* YOUR GOAL:
Your copy of the data should match it exactly, except that the pictures are gone.

* STUDY MATERIAL:
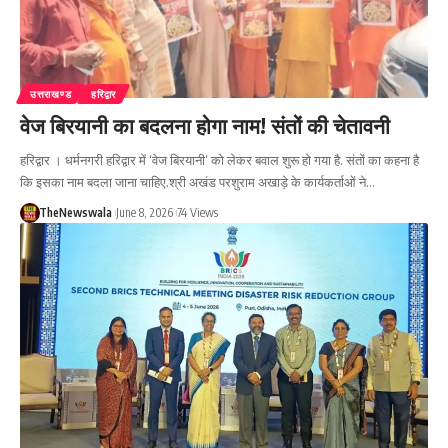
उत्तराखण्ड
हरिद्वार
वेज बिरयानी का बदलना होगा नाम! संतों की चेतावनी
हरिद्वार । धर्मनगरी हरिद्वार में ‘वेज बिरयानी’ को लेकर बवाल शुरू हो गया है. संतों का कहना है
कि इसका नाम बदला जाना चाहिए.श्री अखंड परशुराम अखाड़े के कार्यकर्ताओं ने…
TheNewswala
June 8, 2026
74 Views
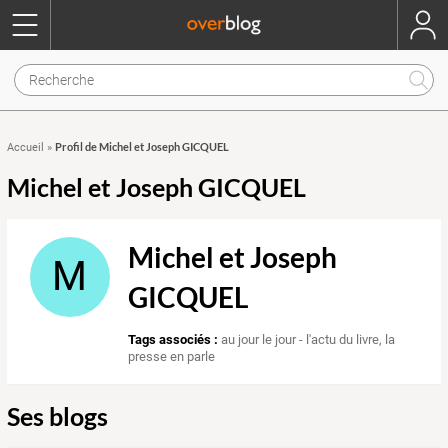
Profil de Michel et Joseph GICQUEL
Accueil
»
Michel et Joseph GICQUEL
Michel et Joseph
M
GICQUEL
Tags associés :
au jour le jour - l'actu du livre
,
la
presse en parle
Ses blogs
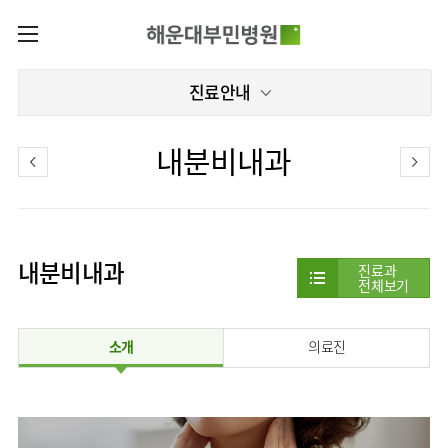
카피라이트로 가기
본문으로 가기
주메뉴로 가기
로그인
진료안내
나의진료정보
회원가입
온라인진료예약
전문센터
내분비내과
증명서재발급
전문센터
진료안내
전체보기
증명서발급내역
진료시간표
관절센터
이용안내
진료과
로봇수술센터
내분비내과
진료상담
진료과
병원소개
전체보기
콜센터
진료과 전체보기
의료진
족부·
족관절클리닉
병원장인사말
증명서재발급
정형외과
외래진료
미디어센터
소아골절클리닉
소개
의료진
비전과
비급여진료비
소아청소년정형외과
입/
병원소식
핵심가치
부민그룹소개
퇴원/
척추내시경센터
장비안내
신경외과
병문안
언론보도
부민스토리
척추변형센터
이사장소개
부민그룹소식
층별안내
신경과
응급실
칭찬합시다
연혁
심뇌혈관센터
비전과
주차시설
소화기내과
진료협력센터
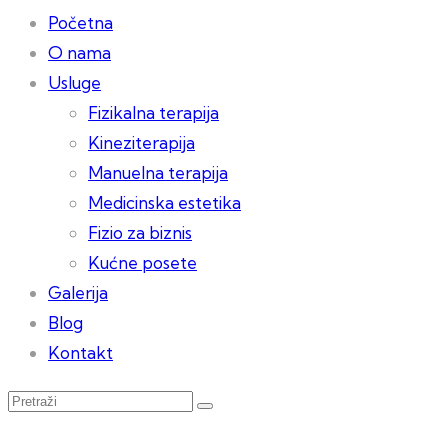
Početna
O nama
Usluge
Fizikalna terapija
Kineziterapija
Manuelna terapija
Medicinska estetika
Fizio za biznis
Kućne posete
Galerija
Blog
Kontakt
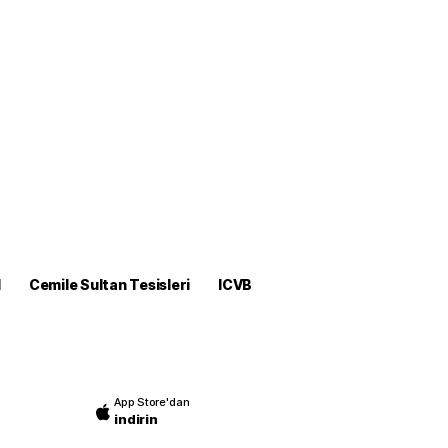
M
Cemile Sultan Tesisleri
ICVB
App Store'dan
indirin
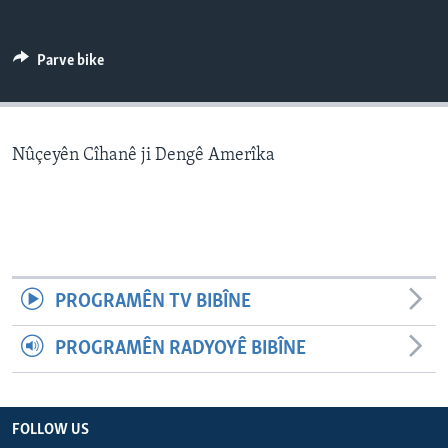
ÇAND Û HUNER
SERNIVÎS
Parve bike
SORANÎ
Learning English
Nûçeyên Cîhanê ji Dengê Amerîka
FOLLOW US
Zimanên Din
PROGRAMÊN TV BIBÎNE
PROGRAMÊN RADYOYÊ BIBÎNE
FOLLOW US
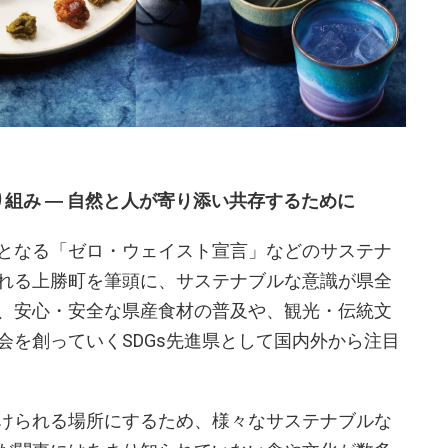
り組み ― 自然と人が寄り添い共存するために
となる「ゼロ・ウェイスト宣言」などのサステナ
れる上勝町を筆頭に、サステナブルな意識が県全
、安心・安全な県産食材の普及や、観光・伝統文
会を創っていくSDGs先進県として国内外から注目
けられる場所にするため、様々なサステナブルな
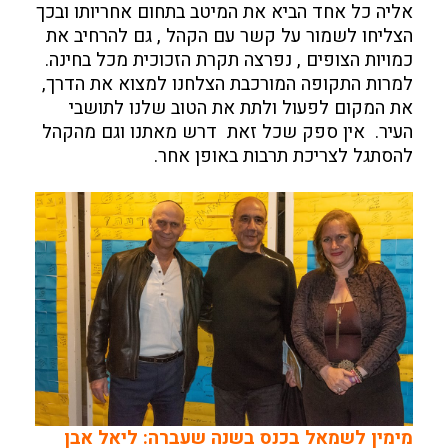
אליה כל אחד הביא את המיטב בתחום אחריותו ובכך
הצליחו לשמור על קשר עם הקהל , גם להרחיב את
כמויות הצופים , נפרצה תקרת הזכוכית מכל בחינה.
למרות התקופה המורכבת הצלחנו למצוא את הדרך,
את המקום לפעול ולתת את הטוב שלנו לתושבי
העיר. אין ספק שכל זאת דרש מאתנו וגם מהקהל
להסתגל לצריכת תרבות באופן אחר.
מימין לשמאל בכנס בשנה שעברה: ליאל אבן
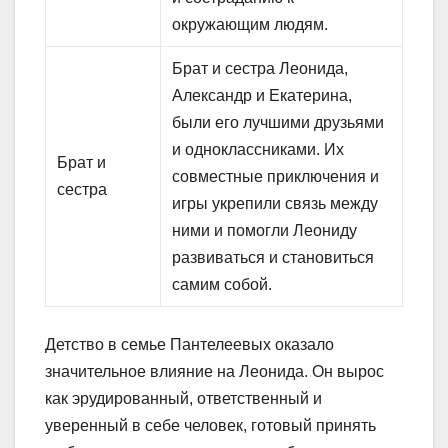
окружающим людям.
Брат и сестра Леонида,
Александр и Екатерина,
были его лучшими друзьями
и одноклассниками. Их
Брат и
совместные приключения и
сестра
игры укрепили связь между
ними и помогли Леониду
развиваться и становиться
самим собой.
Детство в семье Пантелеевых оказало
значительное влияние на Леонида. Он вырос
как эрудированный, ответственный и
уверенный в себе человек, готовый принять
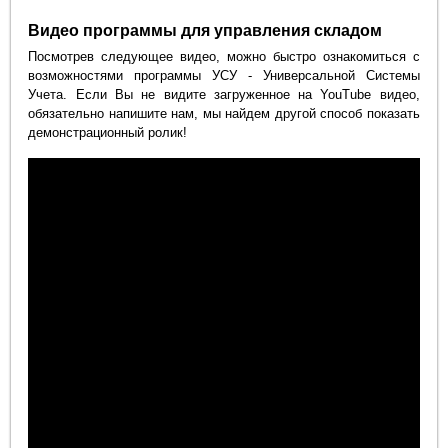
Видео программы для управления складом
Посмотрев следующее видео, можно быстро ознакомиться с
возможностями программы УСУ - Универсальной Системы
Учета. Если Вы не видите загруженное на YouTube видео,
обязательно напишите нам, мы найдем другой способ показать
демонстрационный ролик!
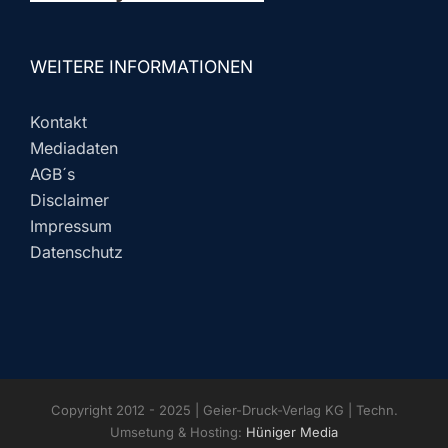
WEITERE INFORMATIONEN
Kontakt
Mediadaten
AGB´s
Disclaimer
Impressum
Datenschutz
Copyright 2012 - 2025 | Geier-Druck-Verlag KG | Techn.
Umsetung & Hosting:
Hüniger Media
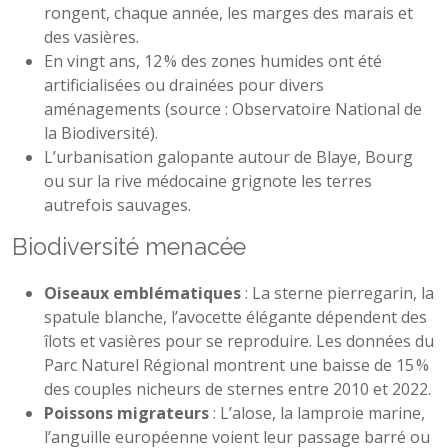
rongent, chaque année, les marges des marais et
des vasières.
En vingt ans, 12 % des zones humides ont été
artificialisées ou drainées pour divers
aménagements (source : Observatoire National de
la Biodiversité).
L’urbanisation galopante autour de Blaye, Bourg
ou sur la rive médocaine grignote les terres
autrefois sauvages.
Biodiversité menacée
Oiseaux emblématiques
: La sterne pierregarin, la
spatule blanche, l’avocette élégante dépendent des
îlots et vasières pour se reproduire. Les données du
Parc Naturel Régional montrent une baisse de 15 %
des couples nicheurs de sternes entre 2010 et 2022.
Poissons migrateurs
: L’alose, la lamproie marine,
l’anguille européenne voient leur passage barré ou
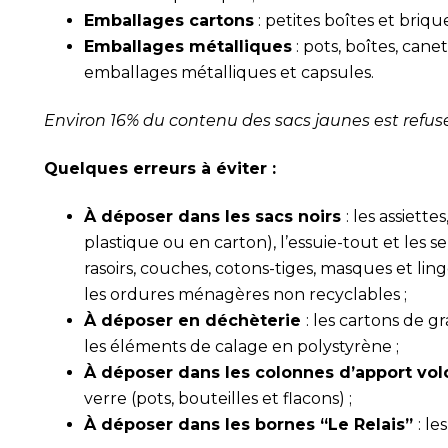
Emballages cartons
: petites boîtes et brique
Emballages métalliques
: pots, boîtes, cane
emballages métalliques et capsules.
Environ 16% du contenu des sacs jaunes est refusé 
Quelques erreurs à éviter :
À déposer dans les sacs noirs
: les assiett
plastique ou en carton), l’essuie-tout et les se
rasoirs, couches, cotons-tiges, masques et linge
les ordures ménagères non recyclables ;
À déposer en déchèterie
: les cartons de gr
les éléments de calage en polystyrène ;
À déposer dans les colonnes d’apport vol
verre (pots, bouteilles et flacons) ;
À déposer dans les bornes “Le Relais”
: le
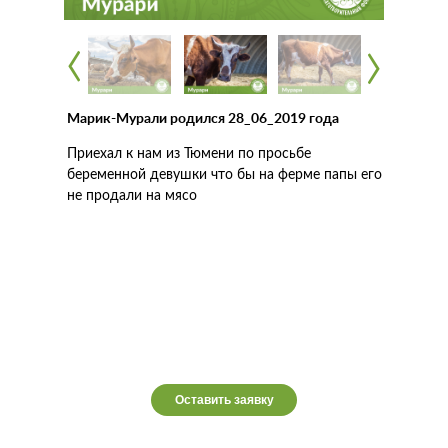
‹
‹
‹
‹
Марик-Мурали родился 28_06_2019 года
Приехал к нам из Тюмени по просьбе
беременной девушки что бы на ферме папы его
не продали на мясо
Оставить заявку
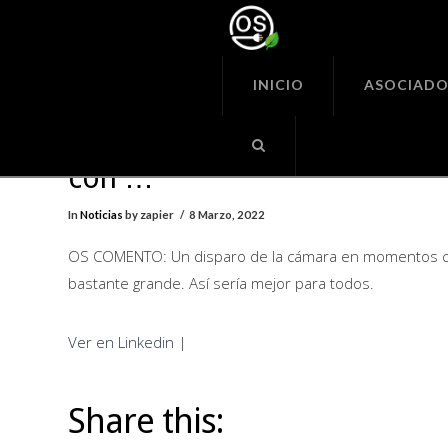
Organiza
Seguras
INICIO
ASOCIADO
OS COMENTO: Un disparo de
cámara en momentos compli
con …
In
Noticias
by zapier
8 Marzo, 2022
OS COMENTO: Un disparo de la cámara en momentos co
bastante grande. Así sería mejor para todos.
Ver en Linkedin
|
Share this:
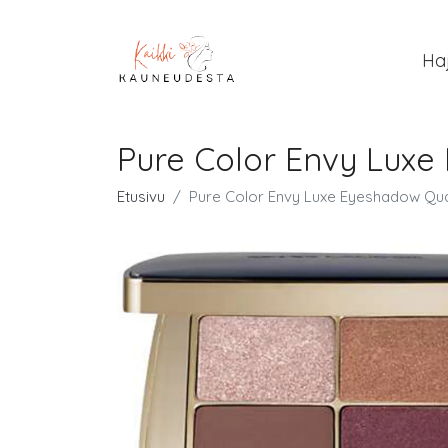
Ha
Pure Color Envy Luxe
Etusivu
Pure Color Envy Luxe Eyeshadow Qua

* SOLUTION BELOW:
उत्तराखण्ड
हरिद्वार
वेज बिरयानी का बदलना होगा नाम! संतों की चेतावनी
हरिद्वार । धर्मनगरी हरिद्वार में ‘वेज बिरयानी’ को लेकर बवाल शुरू हो गया है. संतों का कहना है
कि इसका नाम बदला जाना चाहिए.श्री अखंड परशुराम अखाड़े के कार्यकर्ताओं ने…
TheNewswala
June 8, 2026
74 Views
Profil de Michel et Joseph GICQUEL
Accueil
»
Michel et Joseph GICQUEL
Michel et Joseph
M
GICQUEL
Tags associés :
au jour le jour - l'actu du livre
,
la
presse en parle
Ses blogs
카피라이트로 가기
본문으로 가기
주메뉴로 가기
로그인
진료안내
나의진료정보
회원가입
온라인진료예약
전문센터
내분비내과
증명서재발급
전문센터
진료안내
전체보기
증명서발급내역
진료시간표
관절센터
이용안내
진료과
로봇수술센터
내분비내과
진료상담
진료과
병원소개
전체보기
콜센터
진료과 전체보기
의료진
족부·
족관절클리닉
병원장인사말
증명서재발급
정형외과
외래진료
미디어센터
소아골절클리닉
소개
의료진
비전과
비급여진료비
소아청소년정형외과
입/
병원소식
핵심가치
부민그룹소개
퇴원/
척추내시경센터
장비안내
신경외과
병문안
언론보도
부민스토리
척추변형센터
이사장소개
부민그룹소식
층별안내
신경과
응급실
칭찬합시다
연혁
심뇌혈관센터
비전과
주차시설
소화기내과
진료협력센터
Početna
O nama
Usluge
Fizikalna terapija
Kineziterapija
Manuelna terapija
Medicinska estetika
Fizio za biznis
Kućne posete
Galerija
Blog
Kontakt
M
Cemile Sultan Tesisleri
ICVB
App Store'dan
indirin
ÇAND Û HUNER
SERNIVÎS
Parve bike
SORANÎ
Learning English
Nûçeyên Cîhanê ji Dengê Amerîka
FOLLOW US
Zimanên Din
PROGRAMÊN TV BIBÎNE
PROGRAMÊN RADYOYÊ BIBÎNE
FOLLOW US
り組み ― 自然と人が寄り添い共存するために
となる「ゼロ・ウェイスト宣言」などのサステナ
れる上勝町を筆頭に、サステナブルな意識が県全
、安心・安全な県産食材の普及や、観光・伝統文
会を創っていくSDGs先進県として国内外から注目
けられる場所にするため、様々なサステナブルな
אליה כל אחד הביא את המיטב בתחום אחריותו ובכך
הצליחו לשמור על קשר עם הקהל , גם להרחיב את
כמויות הצופים , נפרצה תקרת הזכוכית מכל בחינה.
למרות התקופה המורכבת הצלחנו למצוא את הדרך,
את המקום לפעול ולתת את הטוב שלנו לתושבי
העיר. אין ספק שכל זאת דרש מאתנו וגם מהקהל
להסתגל לצריכת תרבות באופן אחר.
מימין לשמאל בכנס בשנה שעברה: ליאל אבן
окружающим людям.
Брат и сестра Леонида,
Александр и Екатерина,
были его лучшими друзьями
и одноклассниками. Их
Брат и
совместные приключения и
сестра
игры укрепили связь между
ними и помогли Леониду
развиваться и становиться
самим собой.
Детство в семье Пантелеевых оказало
значительное влияние на Леонида. Он вырос
как эрудированный, ответственный и
уверенный в себе человек, готовый принять
Видео программы для управления складом
Посмотрев следующее видео, можно быстро ознакомиться с
возможностями программы УСУ - Универсальной Системы
Учета. Если Вы не видите загруженное на YouTube видео,
обязательно напишите нам, мы найдем другой способ показать
демонстрационный ролик!
WEITERE INFORMATIONEN
Kontakt
Mediadaten
AGB´s
Disclaimer
Impressum
Datenschutz
Copyright 2012 - 2025 | Geier-Druck-Verlag KG | Techn.
Umsetung & Hosting:
Hüniger Media
rongent, chaque année, les marges des marais et
des vasières.
En vingt ans, 12 % des zones humides ont été
artificialisées ou drainées pour divers
aménagements (source : Observatoire National de
la Biodiversité).
L’urbanisation galopante autour de Blaye, Bourg
ou sur la rive médocaine grignote les terres
autrefois sauvages.
Biodiversité menacée
Oiseaux emblématiques
: La sterne pierregarin, la
spatule blanche, l’avocette élégante dépendent des
îlots et vasières pour se reproduire. Les données du
Parc Naturel Régional montrent une baisse de 15 %
des couples nicheurs de sternes entre 2010 et 2022.
Poissons migrateurs
: L’alose, la lamproie marine,
l’anguille européenne voient leur passage barré ou
Emballages cartons
: petites boîtes et brique
Emballages métalliques
: pots, boîtes, cane
emballages métalliques et capsules.
Environ 16% du contenu des sacs jaunes est refusé 
Quelques erreurs à éviter :
À déposer dans les sacs noirs
: les assiett
plastique ou en carton), l’essuie-tout et les se
rasoirs, couches, cotons-tiges, masques et linge
les ordures ménagères non recyclables ;
À déposer en déchèterie
: les cartons de gr
les éléments de calage en polystyrène ;
À déposer dans les colonnes d’apport vol
verre (pots, bouteilles et flacons) ;
À déposer dans les bornes “Le Relais”
: le
‹
‹
‹
‹
Марик-Мурали родился 28_06_2019 года
Приехал к нам из Тюмени по просьбе
беременной девушки что бы на ферме папы его
не продали на мясо
Оставить заявку
Organiza
Seguras
INICIO
ASOCIADO
OS COMENTO: Un disparo de
cámara en momentos compli
con …
In
Noticias
by zapier
8 Marzo, 2022
OS COMENTO: Un disparo de la cámara en momentos co
bastante grande. Así sería mejor para todos.
Ver en Linkedin
|
Share this:
Ha
Pure Color Envy Luxe
Etusivu
Pure Color Envy Luxe Eyeshadow Qua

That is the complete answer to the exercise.